**INSTRUCTIONS FOR THE TASK:** From the entries below, return exactly the lines beginning at the one that contains "Member firm name" and ending at the one that contains "Please tell us about your campaign", both of them included, and only those lines.

**Dataset entries:**

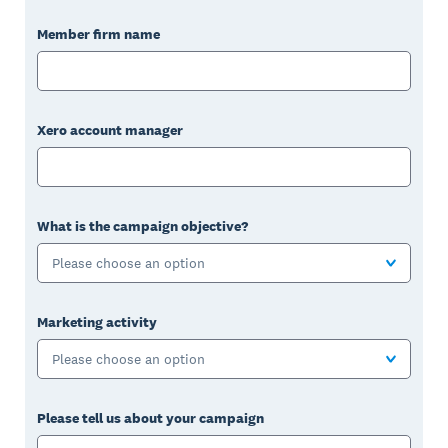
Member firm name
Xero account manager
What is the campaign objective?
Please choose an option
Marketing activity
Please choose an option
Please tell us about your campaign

--

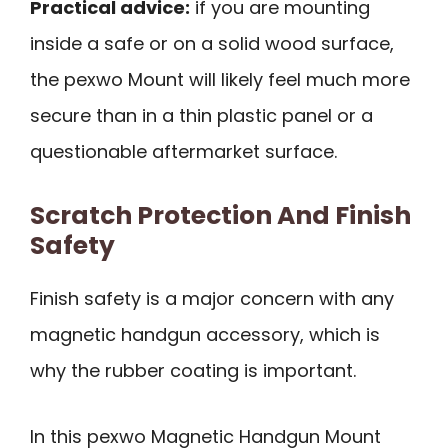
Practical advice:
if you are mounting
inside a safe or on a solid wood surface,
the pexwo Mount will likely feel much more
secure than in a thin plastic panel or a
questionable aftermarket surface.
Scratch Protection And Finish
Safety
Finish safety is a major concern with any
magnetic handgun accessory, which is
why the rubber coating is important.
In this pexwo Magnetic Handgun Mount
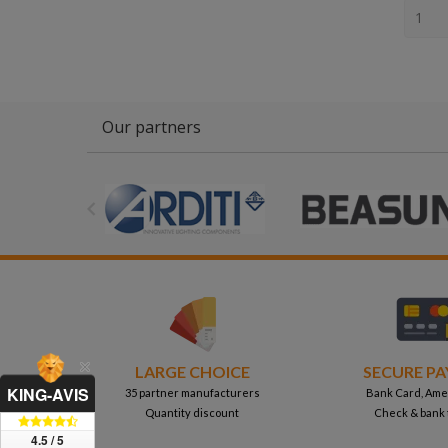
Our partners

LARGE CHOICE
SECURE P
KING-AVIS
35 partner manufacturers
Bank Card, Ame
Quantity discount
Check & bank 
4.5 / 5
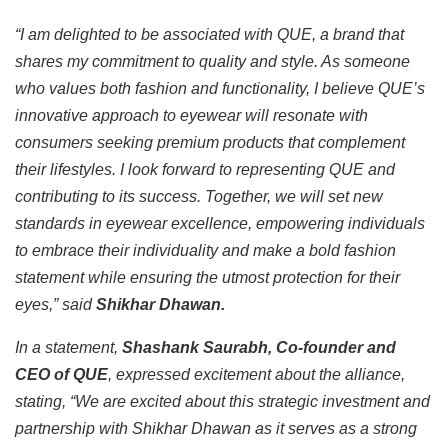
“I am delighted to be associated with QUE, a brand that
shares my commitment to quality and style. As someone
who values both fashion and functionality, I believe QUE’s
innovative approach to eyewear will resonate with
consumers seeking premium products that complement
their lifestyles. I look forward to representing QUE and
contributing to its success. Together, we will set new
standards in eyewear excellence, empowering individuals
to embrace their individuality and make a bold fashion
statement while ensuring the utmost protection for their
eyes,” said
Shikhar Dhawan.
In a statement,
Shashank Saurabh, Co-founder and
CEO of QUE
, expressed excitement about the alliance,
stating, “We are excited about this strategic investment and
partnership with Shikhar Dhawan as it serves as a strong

**TASK RESPONSE:**
Member firm name
Xero account manager
What is the campaign objective?
Please choose an option
Marketing activity
Please choose an option
Please tell us about your campaign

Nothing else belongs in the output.